# **Space X  Falcon 9 First Stage Landing Prediction**


## Web scraping Falcon 9 and Falcon Heavy Launches Records from Wikipedia


More specifically, the launch records are stored in a HTML table shown below:


![](https://cf-courses-data.s3.us.cloud-object-storage.appdomain.cloud/IBM-DS0321EN-SkillsNetwork/labs/module\_1\_L2/images/falcon9-launches-wiki.png)


## Objectives

*   Extract a Falcon 9 launch records HTML table from Wikipedia
*   Parse the table and convert it into a Pandas data frame


First let's import required packages


In [1]:
import sys

import requests
from bs4 import BeautifulSoup
import re
import unicodedata
import pandas as pd

Helper Functions

In [2]:
def date_time(table_cells):
    return [date_time.strip() for date_time in list(table_cells.strings)][0:2]

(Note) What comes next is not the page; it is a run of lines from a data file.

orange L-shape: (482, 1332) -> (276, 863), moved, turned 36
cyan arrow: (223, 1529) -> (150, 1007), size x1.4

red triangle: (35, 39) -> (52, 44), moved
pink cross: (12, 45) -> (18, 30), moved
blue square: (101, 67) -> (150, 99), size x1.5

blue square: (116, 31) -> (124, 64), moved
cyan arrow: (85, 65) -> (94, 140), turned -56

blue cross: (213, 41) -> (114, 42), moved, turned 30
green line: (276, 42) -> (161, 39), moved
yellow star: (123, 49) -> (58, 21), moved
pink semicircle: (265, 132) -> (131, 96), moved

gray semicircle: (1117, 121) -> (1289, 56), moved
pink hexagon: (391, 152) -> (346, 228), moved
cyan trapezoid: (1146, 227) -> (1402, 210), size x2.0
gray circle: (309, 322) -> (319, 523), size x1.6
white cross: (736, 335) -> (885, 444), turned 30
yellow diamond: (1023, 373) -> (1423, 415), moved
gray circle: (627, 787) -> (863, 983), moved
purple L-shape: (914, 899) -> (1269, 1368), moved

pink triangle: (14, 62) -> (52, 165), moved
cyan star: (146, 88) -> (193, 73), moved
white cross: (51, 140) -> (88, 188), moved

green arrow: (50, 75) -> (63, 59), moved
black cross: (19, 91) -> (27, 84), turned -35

def booster_version(table_cells):
    out=''.join([booster_version for i,booster_version in enumerate(table_cells.strings) if i%2==0][0:-1])
    return out

def landing_status(table_cells):
    out=[i for i in table_cells.strings][0]
    return out

def get_mass(table_cells):
    mass=unicodedata.normalize("NFKD", table_cells.text).strip()
    if mass:
        mass.find("kg")
        new_mass=mass[0:mass.find("kg")+2]
    else:
        new_mass=0
    return new_mass

def extract_column_from_header(row):
    if (row.br):
        row.br.extract()
    if row.a:
        row.a.extract()
    if row.sup:
        row.sup.extract()
        
    colunm_name = ' '.join(row.contents)
    
    # Filter the digit and empty names
    if not(colunm_name.strip().isdigit()):
        colunm_name = colunm_name.strip()
        return colunm_name    


We will scrape the data from the  List of Falcon 9 and Falcon Heavy launches Wikipedia page

In [3]:
url = "https://en.wikipedia.org/w/index.php?title=List_of_Falcon_9_and_Falcon_Heavy_launches&oldid=1027686922"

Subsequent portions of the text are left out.